J'ai récupéré un PowerBook G3 WallStreet (merci à son généreux donateur). Si je trouve par ailleurs un lecteur de disquettes, il devrait servir de machine à fabriquer des disquettes pour Mac Plus. 

En attendant, malheureusement il présente un problème d'affichage, l'écran est découpé en bandes, certaines ayant disparue, d'autres étant affichées en double (voir photos). :mouais:

Vous savez d'où ça peut venir ? Préférences corrompues, nappe abimée, pile HS... ? Merci.


----------



## Pascal 77 (13 Février 2013)

Vérifie, mais je pense que tu auras la même chose sur un moniteur externe, je crois que tu as une partie de la mémoire vidéo H.S. (et si c'est pas elle, c'est la Rage LT qui est en train de dégager, c'est pas mieux) &#8230; C'est mort, elle est soudée sur la carte mère.


----------



## -oldmac- (13 Février 2013)

Première chose teste sur moniteur externe -> Si pas de problème soit le cable LVDS soit le contrôleur de la dalle LCD

-> Si problème sur écran externe problème du chipset vidéo (ou de la mémoire) tu peut tenter le coup du décapeur thermique même sur les viennet machine les GPU chauffent et peuvent se déssouder mais cela reste extrement rare.

En revanche vérifie si pas d'oxydation sur le carte mère du a la pile interne


----------



## cham (14 Février 2013)

Merci pour vos réponses.

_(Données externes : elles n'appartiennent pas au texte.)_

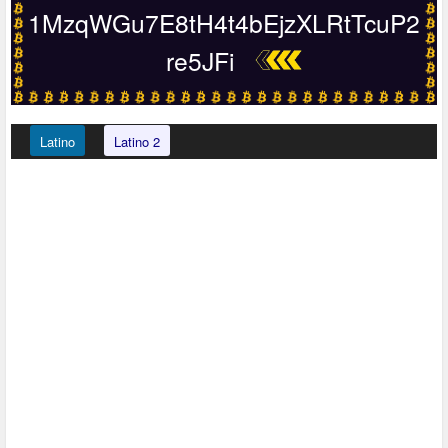
1MzqWGu7E8tH4t4bEjzXLRtTcuP2
re5JFi
Latino
Latino 2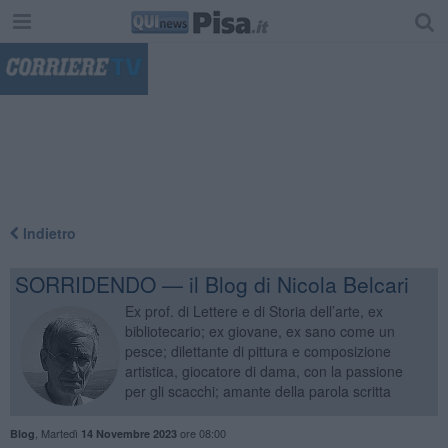
"
Indietro
SORRIDENDO — il Blog di Nicola Belcari
Ex prof. di Lettere e di Storia dell’arte, ex
bibliotecario; ex giovane, ex sano come un
pesce; dilettante di pittura e composizione
artistica, giocatore di dama, con la passione
per gli scacchi; amante della parola scritta
,
Martedì
ore 08:00
Blog
14 Novembre 2023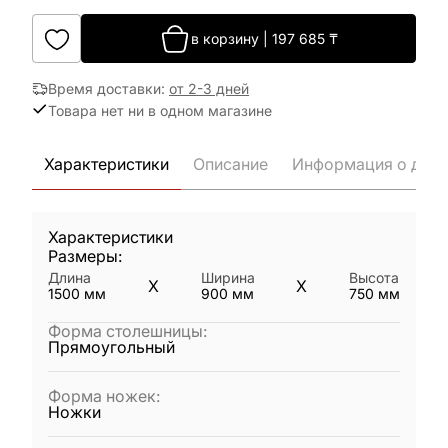
в корзину
|
197 685
₸
Время доставки
:
от 2-3 дней
Товара нет ни в одном магазине
Характеристики
Описание
Информация о дост
Характеристики
Размеры:
Длина
Ширина
Высота
X
X
1500
мм
900
мм
750
мм
Форма столешницы
:
Прямоугольный
Форма ножек
:
Ножки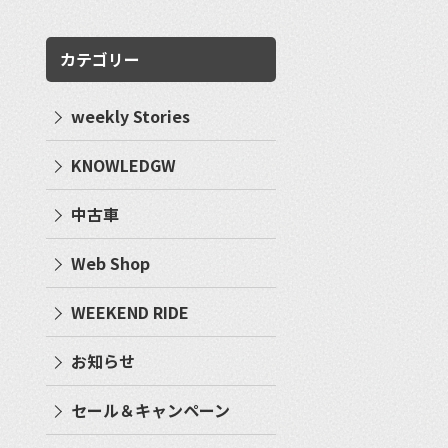
カテゴリー
weekly Stories
KNOWLEDGW
中古車
Web Shop
WEEKEND RIDE
お知らせ
セール＆キャンペーン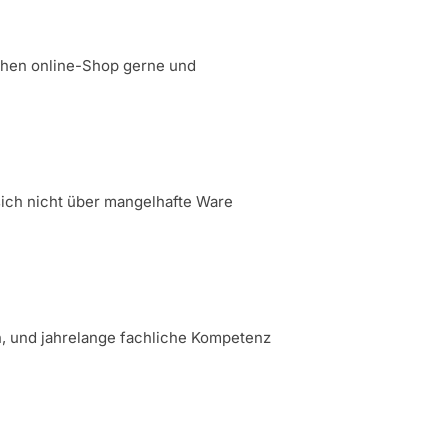
ichen online-Shop gerne und
sich nicht über mangelhafte Ware
n, und jahrelange fachliche Kompetenz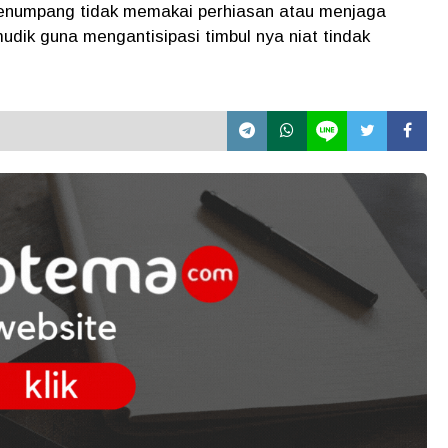
enumpang tidak memakai perhiasan atau menjaga
dik guna mengantisipasi timbul nya niat tindak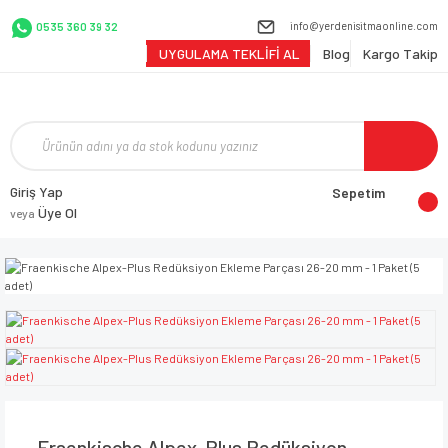
info@yerdenisitmaonline.com
0535 360 39 32
UYGULAMA TEKLİFİ AL
Blog
Kargo Takip
Giriş Yap
Sepetim
Üye Ol
veya
Fraenkische Alpex-Plus Redüksiyon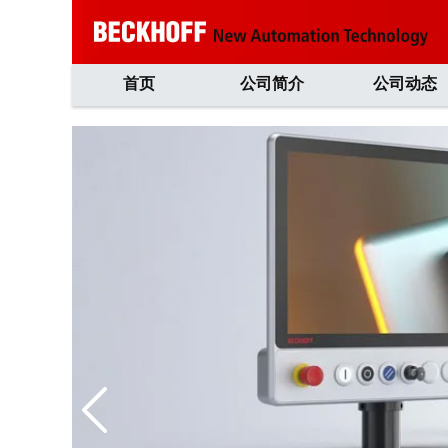
首页
公司简介
公司动态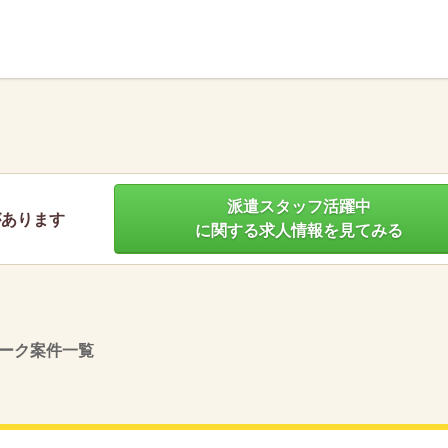
】
派遣スタッフ活躍中
があります
に関する求人情報を見てみる
ーク案件一覧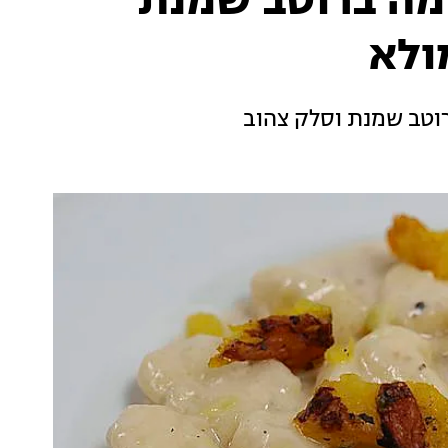
דמה ברוטב שמנת
ולא
רוטב שמנת וסלק צהוב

Bizarrement, hier, après quelques redémarrages, l'affichage est redevenu correct  Est-ce que c'est à cause de la carte WiFi que j'ai essayé d'utiliser ? J'ai peut-être bougé un peu la nappe ou qqch comme ça. Mais je retiens vos conseils pour la prochaine fois si ça arrive 
1) Tester sur écran externe 
2) Manipuler / changer la nappe 
3) Vérifier soudures / oxydation
4) Eventuellement tester le coup du décapeur ! Faudra que je me renseigne, je ne sais pas ce que ça veut dire -> on ramollit les soudures ?


----------



## melaure (14 Février 2013)

Bon courage pour la bricole et on attend les disquettes pour Mac + !


----------



## matacao (14 Février 2013)

J'aurai plutôt pensé a la nappe de l'écran j'ai eu ce type de problème sur plusieurs PB de ma collection et en bougent l'écran tout rentre dans l'ordre.


----------